Dennis pensó en Robert Taylor, pensó en su voz en la penumbra del coche, cuando le había animado a avisarle si ese hombre venía a joderle. Dennis no sabía qué hacer, pero continuó mirando a Charlie. Entonces dijo:
—Sigo pensando en lo ocurrido, en cuando estaba en la palanca. ¿No hubieran podido irse del hotel sin verme?
—Era imposible que no te vieran.
—Entonces les daba igual que hubiera un testigo. No habrían dejado de matar a Floyd por ese motivo.
—No eras más que un colgado subido a una escalera —repuso Charlie—. Seguro que han lamentado no llevar un fusil.
—Les divertía hablar del asunto —dijo Dennis—. Estaban apostándose si uno de ellos me daba o no. Era el Bicho, el repeinado. Dijo: «A que le doy cuando está en el aire.»
—Les oí —comentó Charlie—, pero no entendía lo que decían.
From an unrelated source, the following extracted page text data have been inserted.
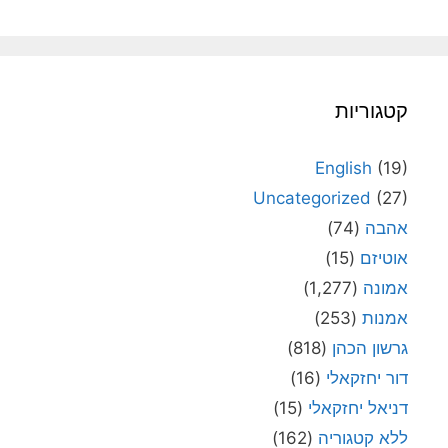
קטגוריות
English
(19)
Uncategorized
(27)
אהבה
(74)
אוטיזם
(15)
אמונה
(1,277)
אמנות
(253)
גרשון הכהן
(818)
דור יחזקאלי
(16)
דניאל יחזקאלי
(15)
ללא קטגוריה
(162)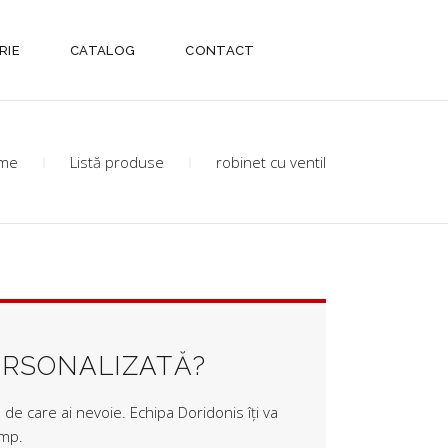
RIE
CATALOG
CONTACT
me
Listă produse
robinet cu ventil
ERSONALIZATĂ?
de care ai nevoie. Echipa Doridonis îți va
imp.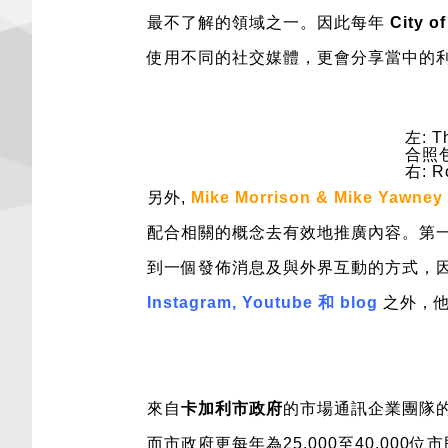
最不了解的領域之一。因此每年
City o
使用不同的社交媒體，更會分享當中的
左: T
合照包括
右: R
另外,
Mike Morrison & Mike Yawney
配合相關的概念去有效地推廣內容。第
到一個發佈消息及與外界互動的方式，
Instagram, Youtube 和 blog
之外，
來自
卡加利市政府
的市場通訊企業團隊
而市政府更每年為25,000至40,000位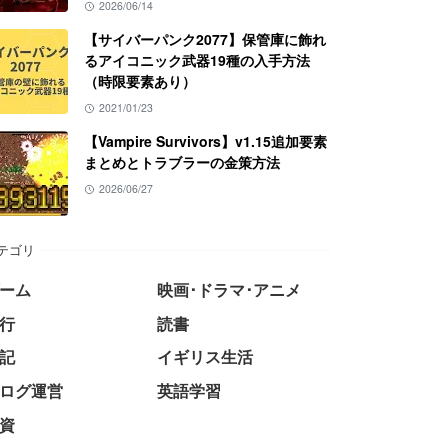
2026/06/14
【サイバーパンク2077】保管庫に飾れ
るアイコニック武器19種の入手方法
（時限要素あり）
2021/01/23
【Vampire Survivors】v1.15追加要素
まとめとトラブラーの金策方法
2026/06/27
テゴリ
ーム
映画･ドラマ･アニメ
行
読書
記
イギリス生活
ログ運営
英語学習
資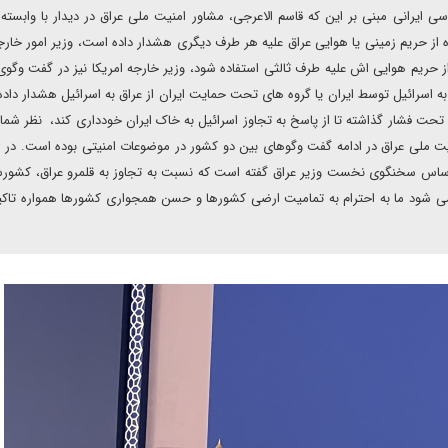
ی ایرانی مبنی بر این که قاسم الاعرجی، مشاور امنیت ملی عراق در دیدار با وابسته
 از حریم زمینی یا هوایی عراق علیه هر طرف دیگری هشدار داده است، وزیر امور خارج
ز حریم هوایی اش علیه طرف ثالثی استفاده شود، وزیر خارجه امریکا نیز در گفت وگوی
ه اسرائیل توسط ایران یا گروه های تحت حمایت ایران از عراق به اسرائیل هشدار داد
 تحت فشار گذاشته تا از پاسخ به تجاوز اسرائیل به خاک ایران خودداری کند، نظر شما 
ملی عراق در ادامه گفت وگوهای بین دو کشور در موضوعات امنیتی بوده است. در را
ن اساس سخنگوی نخست وزیر عراق گفته است که نسبت به تجاوز به قلمرو عراق، کشور
ط می شود ما به احترام به تمامیت ارضی کشورها و حسن همجواری کشورها همواره تاکی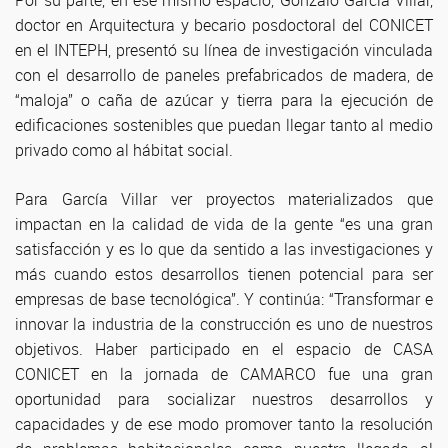
Por su parte, en ese mismo espacio, Gonzalo García Villar,
doctor en Arquitectura y becario posdoctoral del CONICET
en el INTEPH, presentó su línea de investigación vinculada
con el desarrollo de paneles prefabricados de madera, de
“maloja” o caña de azúcar y tierra para la ejecución de
edificaciones sostenibles que puedan llegar tanto al medio
privado como al hábitat social.
Para García Villar ver proyectos materializados que
impactan en la calidad de vida de la gente “es una gran
satisfacción y es lo que da sentido a las investigaciones y
más cuando estos desarrollos tienen potencial para ser
empresas de base tecnológica”. Y continúa: “Transformar e
innovar la industria de la construcción es uno de nuestros
objetivos. Haber participado en el espacio de CASA
CONICET en la jornada de CAMARCO fue una gran
oportunidad para socializar nuestros desarrollos y
capacidades y de ese modo promover tanto la resolución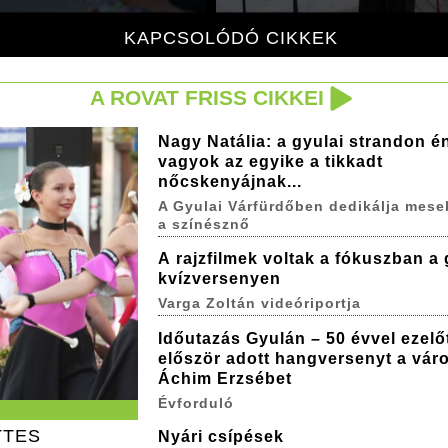
KAPCSOLÓDÓ CIKKEK
A ROVAT FRISS CIKKEI
Nagy Natália: a gyulai strandon é
vagyok az egyike a tikkadt
nőcskenyájnak...
A Gyulai Várfürdőben dedikálja mese
a színésznő
A rajzfilmek voltak a fókuszban a 
kvízversenyen
Varga Zoltán videóriportja
Időutazás Gyulán – 50 évvel ezelő
először adott hangversenyt a vár
Áchim Erzsébet
Évforduló
TTES
Nyári csípések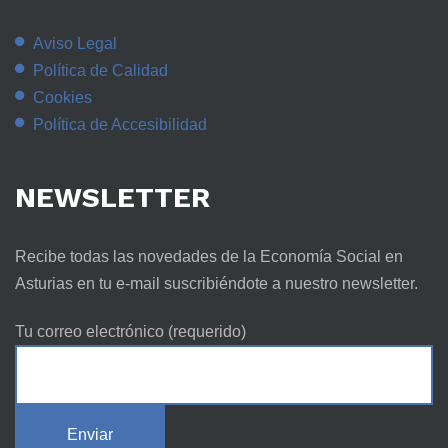
Aviso Legal
Política de Calidad
Cookies
Política de Accesibilidad
NEWSLETTER
Recibe todas las novedades de la Economía Social en
Asturias en tu e-mail suscribiéndote a nuestro newsletter.
Tu correo electrónico (requerido)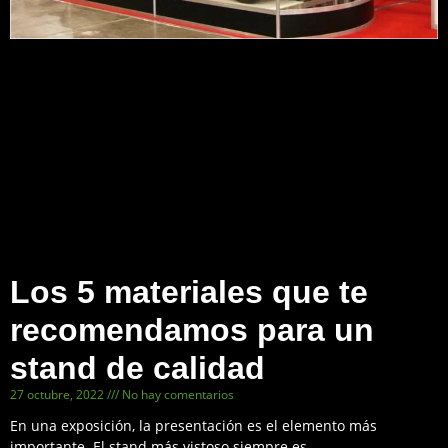
Los 5 materiales que te
recomendamos para un
stand de calidad
27 octubre, 2022
No hay comentarios
En una exposición, la presentación es el elemento más
importante. El stand más vistoso siempre es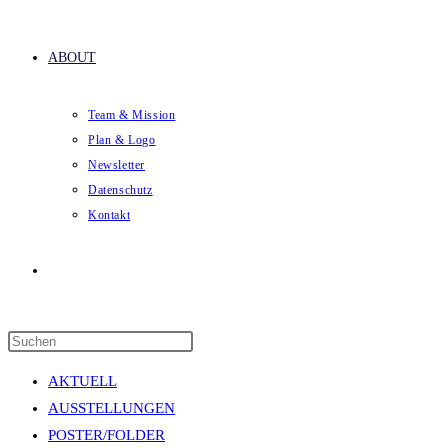
ABOUT
Team & Mission
Plan & Logo
Newsletter
Datenschutz
Kontakt
Website-
Press
Suche
Escape
AKTUELL
to
AUSSTELLUNGEN
close
POSTER/FOLDER
the
umschalten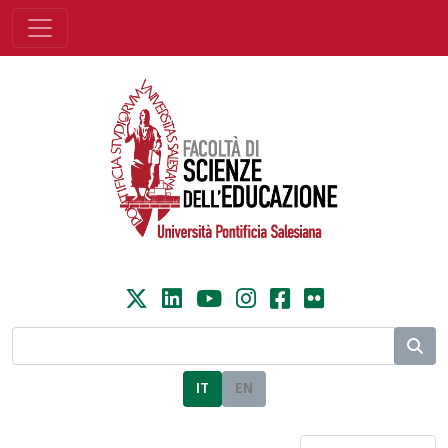
IT
EN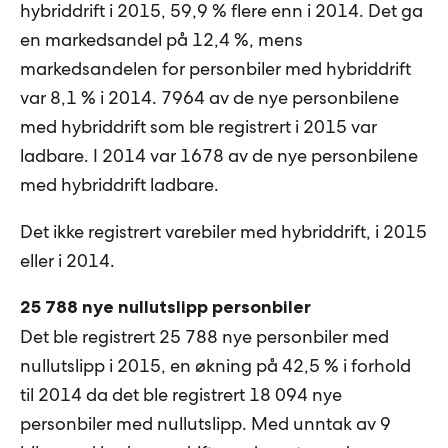
hybriddrift i 2015, 59,9 % flere enn i 2014. Det ga
en markedsandel på 12,4 %, mens
markedsandelen for personbiler med hybriddrift
var 8,1 % i 2014. 7964 av de nye personbilene
med hybriddrift som ble registrert i 2015 var
ladbare. I 2014 var 1678 av de nye personbilene
med hybriddrift ladbare.
Det ikke registrert varebiler med hybriddrift, i 2015
eller i 2014.
25 788 nye nullutslipp personbiler
Det ble registrert 25 788 nye personbiler med
nullutslipp i 2015, en økning på 42,5 % i forhold
til 2014 da det ble registrert 18 094 nye
personbiler med nullutslipp. Med unntak av 9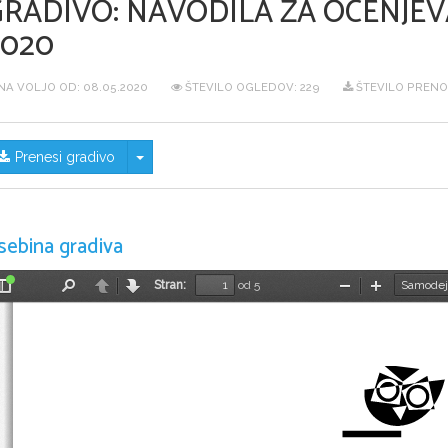
GRADIVO:
NAVODILA ZA OCENJEV
2020
NA VOLJO OD:
08.05.2020
ŠTEVILO OGLEDOV: 229
ŠTEVILO PRENO
Skrij/prikaži meni
Prenesi gradivo
sebina gradiva
Stran:
od 5
Preklopi
Najdi
Nazaj
Naprej
Pomanjšaj
Povečaj
stransko
vrstico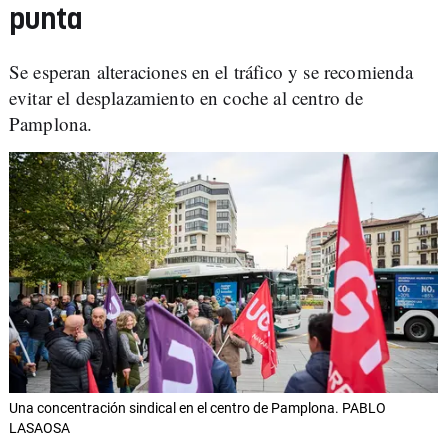
punta
Se esperan alteraciones en el tráfico y se recomienda
evitar el desplazamiento en coche al centro de
Pamplona.
Una concentración sindical en el centro de Pamplona. PABLO
LASAOSA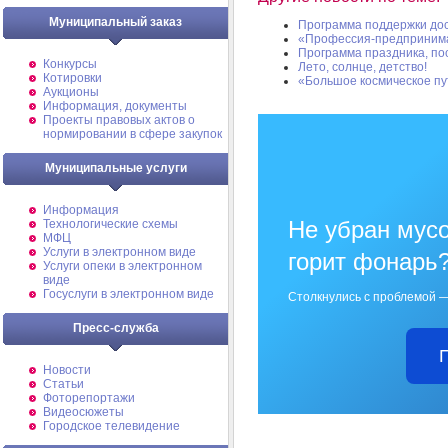
Муниципальный заказ
Программа поддержки дос
«Профессия-предприним
Программа праздника, по
Конкурсы
Лето, солнце, детство!
Котировки
«Большое космическое пу
Аукционы
Информация, документы
Проекты правовых актов о
нормировании в сфере закупок
Муниципальные услуги
Информация
Не убран мусо
Технологические схемы
МФЦ
Услуги в электронном виде
горит фонарь
Услуги опеки в электронном
виде
Госуслуги в электронном виде
Столкнулись с проблемой —
Пресс-служба
Новости
Статьи
Фоторепортажи
Видеосюжеты
Городское телевидение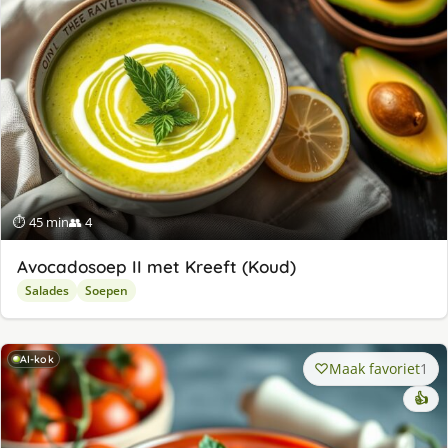
⏱ 45 min
👥 4
Avocadosoep II met Kreeft (Koud)
Salades
Soepen
AI-kok
Maak favoriet
1
👍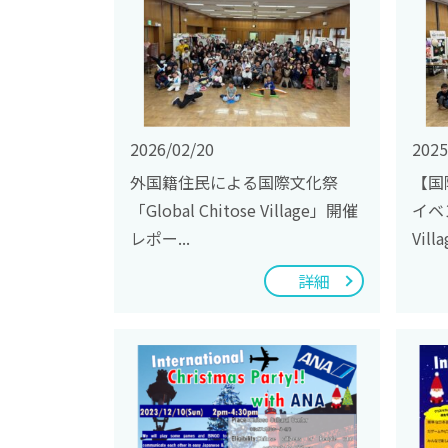
2026/02/20
2025
外国籍住民による国際文化祭
【国
「Global Chitose Village」開催
イベン
レポー...
Villa
詳細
—Ahora cada vez que lo pienso me cabreo —dijo Dennis—. No significaba ningún problema para ellos. ¿Quién es ese tío del bañador rojo?, se habrán preguntado. ¿Qué tío? El que está subido a la escalera. Un colgado, que le den… ¿Sabes lo que quiero decir? ¿Tú no te cabreaste cuando Arlen te amenazó por teléfono?
—Pues claro… —Dennis vio que Charlie se miraba sus grandes manos. Años atrás era capaz de lanzar con la izquierda una pelota de béisbol a ciento sesenta kilómetros por hora—. Claro que me cabreé.
—Tú vales más que él —dijo Dennis.
—Sí, es cierto —aseguró Charlie levantando la vista—. Cuando él era un ayudante de tres al cuarto y yo hacía contrabando de alcohol, lo sobornaba por una miseria.
Dennis estaba sentado en una silla del jardín con varios números del National Enquirer sobre el regazo.
—¿Sabías que Tom y Nicole dejaron de quererse mucho antes de que Tom pusiera fin a la relación?
—Me lo figuraba —respondió Charlie—, pero no estaba seguro. ¿Una cerveza?